Nicolás Javier Cárdenas Pantoja
PhD thesis title: Deep Reinforcement Learning for Field Development Planning in Oil & Gas Projects
Academic Tutor: Francesco Di Maio
Academic Supervisor: Enrico Zio and Piero Baraldi
Affiliate external company or research group: ENI
PhD cycle: 38° (see all student profiles of the same cycle > LINK)
BSc: Industrial Engineering, Universidad Técnica Federico Santa María
MSc: Industrial Engineering, Universidad Técnica Federico Santa María
Thesis abstract
This project explores Deep Reinforcement Learning (Deep RL) strategies for Field Development Optimization. Leveraging Deep RL, the research focuses on optimizing well trajectories, placement, and drilling schedules in uncertain geological environments. Deep RL is capable of processing constraints and uncertainties to enhance decision-making in oil field development. By employing innovative algorithmic approaches and a benchmark dataset, the thesis demonstrates how Deep RL can significantly improve field development plans, yielding higher economic returns and operational efficiency.
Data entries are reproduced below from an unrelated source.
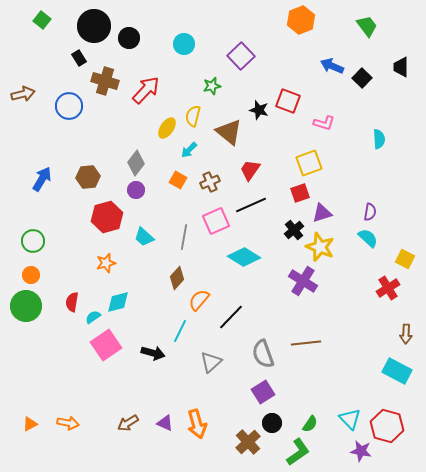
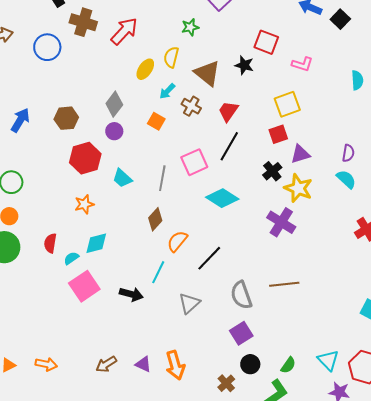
black star: (259, 110) -> (244, 65), moved
brown cross: (210, 182) -> (191, 106), moved, turned -36
black line: (251, 205) -> (229, 146), turned -36
brown cross: (248, 442) -> (226, 383), size x0.7

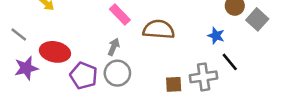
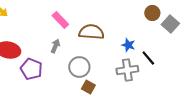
blue star: (216, 36) -> (128, 45), moved
gray circle: (117, 73) -> (79, 67), moved
brown square: (174, 84) -> (88, 87), moved, turned 32

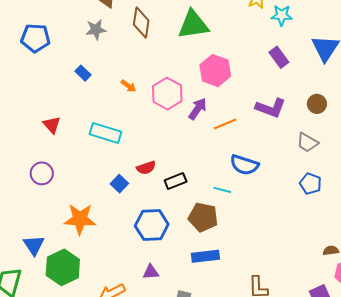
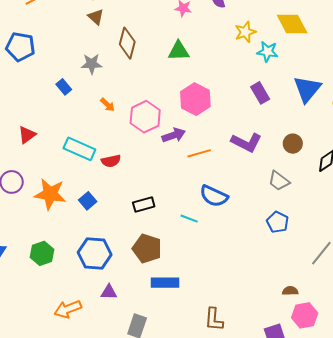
green triangle: (193, 25) -> (179, 51), size x0.7
gray star: (96, 30) -> (92, 64), moved
purple arrow: (198, 109) -> (174, 135), turned 30
red triangle: (52, 125) -> (27, 135), turned 30
red semicircle: (146, 168) -> (111, 161), moved
brown pentagon: (203, 217) -> (147, 248), moved
orange star: (80, 219) -> (50, 194), moved
blue hexagon: (152, 225) -> (95, 254), moved
green hexagon: (63, 267) -> (42, 253), moved, size x0.7

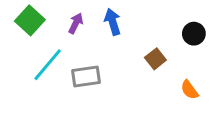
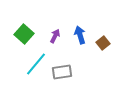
brown square: (155, 59) -> (103, 43), moved

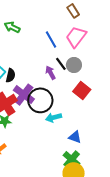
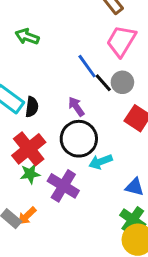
blue line: (51, 40) -> (87, 66), moved
purple arrow: (50, 73) -> (76, 107), moved
purple cross: (24, 95) -> (63, 186), moved

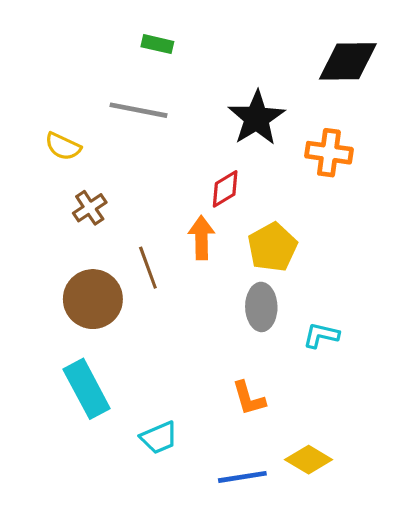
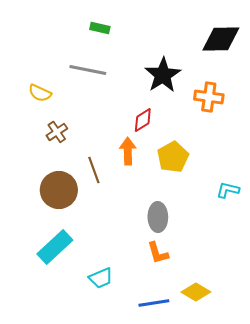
gray ellipse: (261, 307) -> (158, 217), moved
cyan L-shape: (321, 335) -> (228, 190), moved
cyan rectangle: (87, 389) -> (55, 247), turned 75

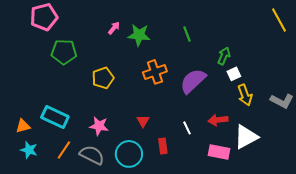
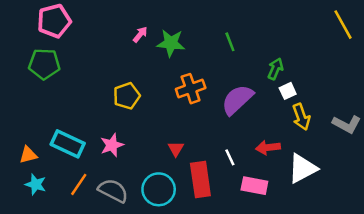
green pentagon: (64, 52) -> (44, 64), moved
pink star: (99, 126) -> (112, 145), moved, turned -30
red rectangle: (163, 146) -> (200, 179), size x1.8
pink rectangle: (219, 152) -> (254, 186), moved

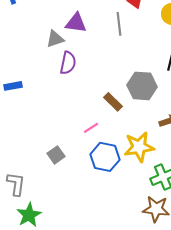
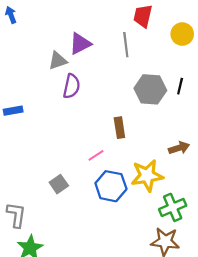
purple triangle: (76, 23) -> (80, 44), turned -35
gray hexagon: (142, 86) -> (150, 89), moved
brown rectangle: (113, 102) -> (119, 128), turned 36

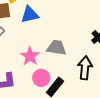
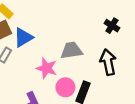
blue triangle: (30, 15) -> (23, 37), moved

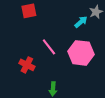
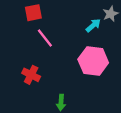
pink line: (49, 47) -> (45, 38), moved

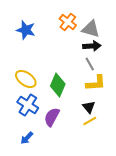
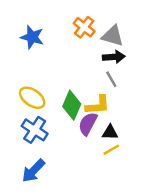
yellow L-shape: (96, 83) -> (98, 105), moved
black triangle: (89, 107) -> (110, 132), turned -48
purple semicircle: (52, 117) -> (88, 124), moved
blue arrow: (27, 138) -> (33, 171), size x1.5

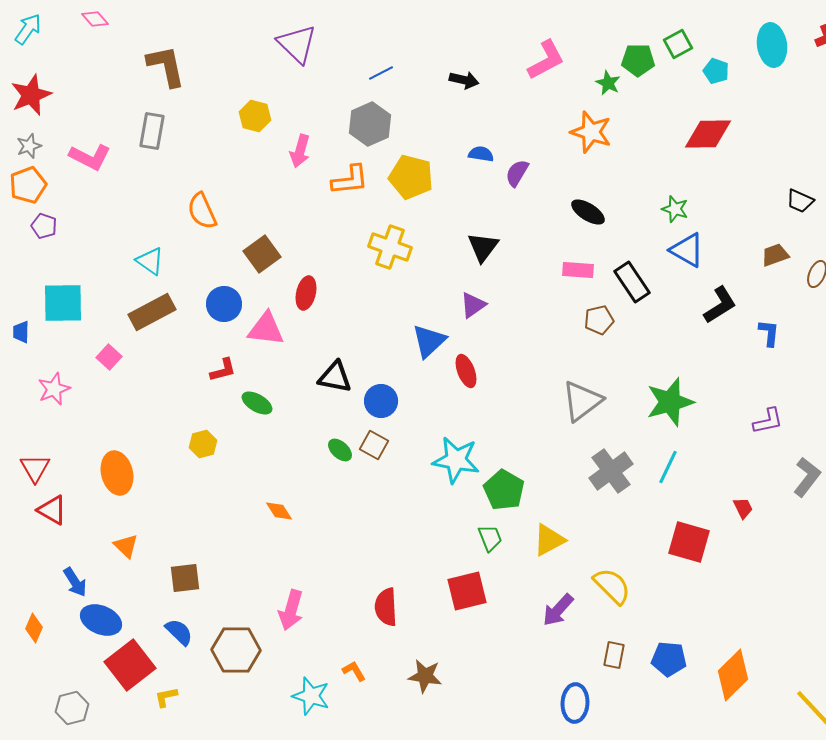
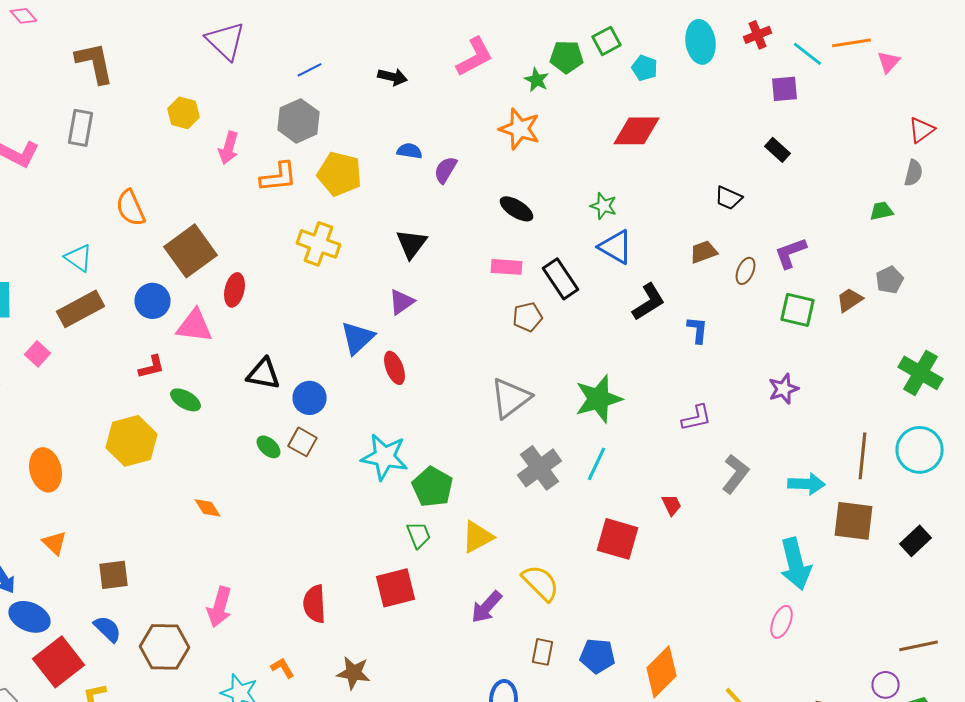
brown square: (262, 254) -> (190, 251), size x1.4
yellow hexagon: (203, 444) -> (132, 441), size x1.8

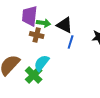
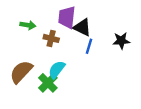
purple trapezoid: (30, 16) -> (67, 17), moved
green arrow: (44, 23) -> (28, 25), moved

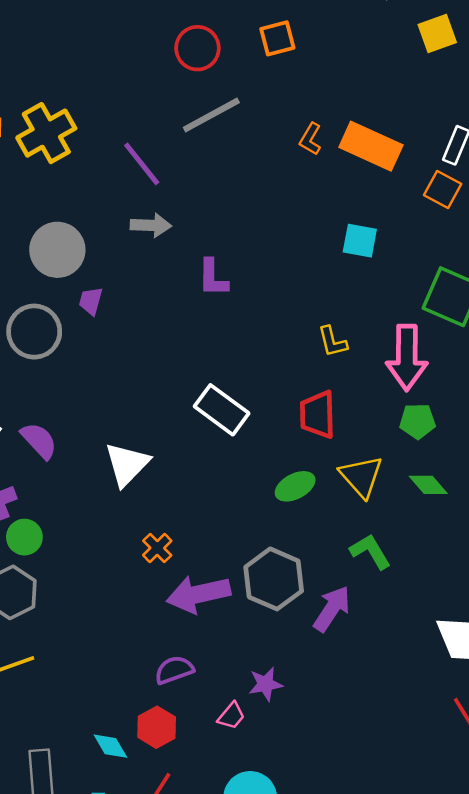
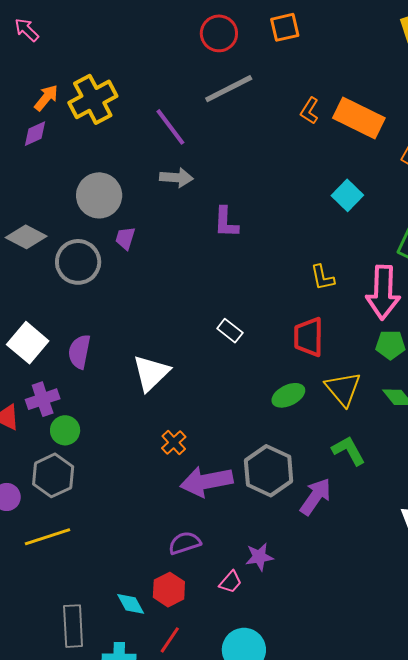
cyan square: (360, 241) -> (347, 195), turned 32
white rectangle: (222, 410) -> (230, 331), size x0.6
purple semicircle: (39, 441) -> (79, 352), turned -128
Personal interest in my research theme
My interest towards researching Field Development Optimization using Deep RL stems from a profound interest in leveraging artificial intelligence to tackle complex, real-world problems. Deep RL presents a powerful set of tools to address the uncertainties in oil field development, optimizing well placement, and enhancing operational efficiencies. This research area aligns with my keen interest in machine learning techniques and my commitment to advancing intelligent systems, aiming to significantly improve strategic decisions and economic outcomes in the energy sector.